Machen, was noch nie gemacht wurde
Es ist mittlerweile 09:00 Uhr, aber an diesem Morgen ist die Gruppe schon seit 04:30 Uhr im Einsatz und hat zuvor am Flughafen bereits Pakete aus dem Ausland überprüft. Nach der Kontrolle am Hafen wird das Team weiterfahren an den Grenzübergang Basel / Weil am Rhein Autobahn, wo Lastwagen mit Handelswaren in der Schweiz ankommen. Die Möglichkeit, immer dort zu kontrollieren, wo gerade die Ankunft von Flugzeugen, Schiffen oder Lastwagen bevorsteht, verleiht dem Focus Team eine grosse Flexibilität und Spontaneität. Es gibt keine Dienstpläne, die Wochen im Voraus festlegen, wann und wo kontrolliert wird. Das Team ist jeweils dort, wo etwas läuft – auch ausserhalb der Abfertigungszeiten im normalen Handelswarenverkehr.
Im Handelswarenverkehr hat es diese Kombination aus spontanen, dynamischen Kontrollen innerhalb einer ganzen Region und zu jeder Uhrzeit sowie der Zusammenarbeit von Zoll und Grenzwache so bisher nicht gegeben. Es sind jedoch solche Einsatzmodelle, mit welchen die EZV künftig flexibel auf rasch auftretende Tendenzen oder unvorhersehbare Ereignisse reagieren können will.

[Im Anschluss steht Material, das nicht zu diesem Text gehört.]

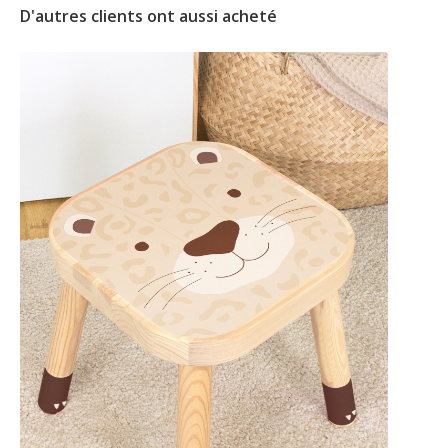
D'autres clients ont aussi acheté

Initiiert und geleitet wurde das Pilotprojekt «Focus Team» von Max Herzig, Dienstchef Betäubungsmittel. «Das Focus Team macht all das an Kontrollen, was noch nie gemacht wurde», erklärt Herzig die Hauptidee. So standen nicht in erster Linie risikobasierte Kontrollen im Fokus, wie sie der Schweizer Zoll im Normalfall durchführt. Kontrolliert wurde gerade auch dort, wo sonst nicht viele Kontrollen stattfinden. Das zeigt sich zum Beispiel an der Kontrolle des Frachtschiffs: Normalerweise wird die Fracht kontrolliert und nicht das Schiff, welches diese einführt. Dadurch, dass das Focus Team dieses Prinzip umkehrt, hoffen sie auf neue Aufgriffe und Erkenntnisse. Potentielle Schmuggler sollen sich verunsichert fühlen.
Erfolg ist Fleissarbeit
Herzig und sein Team haben ein klares Ziel: Sie wollen sich auf grosse Aufgriffe konzentrieren, vor allem auf gewerbsmässigen Schmuggel von Betäubungsmitteln. «Spontan, einfach und fleissig» lautet dabei das Motto für ihre Arbeit. Denn Herzig weiss: «Erfolg ist Fleissarbeit». Man wisse, auf welchen Wegen Schmuggelware in die Schweiz gelange. Bis man darauf stosse, sei es lediglich eine Frage der Zeit.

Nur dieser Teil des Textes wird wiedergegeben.